Fig. 1: Bioinformatics and machine learning to derive PET hydrolase sequences from natural diversity.
From: Sourcing thermotolerant poly(ethylene terephthalate) hydrolase scaffolds from natural diversity

A PET hydrolase candidates (74 total) selected by HMM and ML shown with a minimum-evolution phylogenetic tree. Sequences retrieved from environmental (meta)genomes in JGI IMG with lower HMM scores (groups 1–3) are notably diverse compared to the sequences that comprise the rest of the tree (groups 4–7). The symbols around the tree show expression, activity, and previously reported PET activity.
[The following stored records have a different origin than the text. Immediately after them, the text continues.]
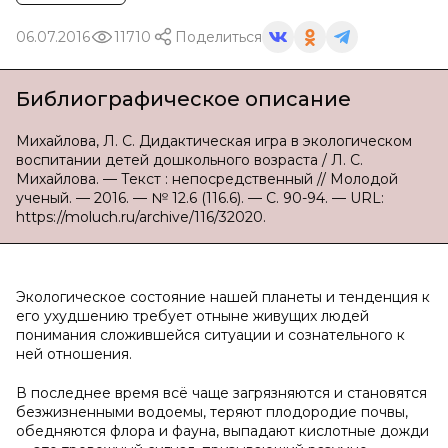
06.07.2016
11710
Поделиться
Библиографическое описание
Михайлова, Л. С. Дидактическая игра в экологическом
воспитании детей дошкольного возраста / Л. С.
Михайлова. — Текст : непосредственный // Молодой
ученый. — 2016. — № 12.6 (116.6). — С. 90-94. — URL:
https://moluch.ru/archive/116/32020.
Экологическое состояние нашей планеты и тенденция к
его ухудшению требует отныне живущих людей
понимания сложившейся ситуации и сознательного к
ней отношения.
В последнее время всё чаще загрязняются и становятся
безжизненными водоемы, теряют плодородие почвы,
обедняются флора и фауна, выпадают кислотные дожди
Full organism names and accession numbers are shown in Supplementary Table 9, and sequence identity between these 74 sequences and previously reported PETases is shown in Supplementary Table 8. A maximum-likelihood phylogenetic tree of all experimentally confirmed PET hydrolases is shown in Supplementary Fig. 1. B Sequence Similarity Network (SSN) of PET hydrolases with experimentally confirmed PET hydrolase activity, including sequences examined in this study and previously reported PETases. Edges represent pairwise BLAST similarity with E-value < 1e–10. The SSN clusters are consistent with the associated families in the ESTHER database57, and show that most reported PET hydrolases fall in the polyester-lipase-cutinase family. We note that these clusters are different from phylogenetic groups in (A). Full details of experimentally verified PET hydrolases are shown in Supplementary Tables 1 and 10.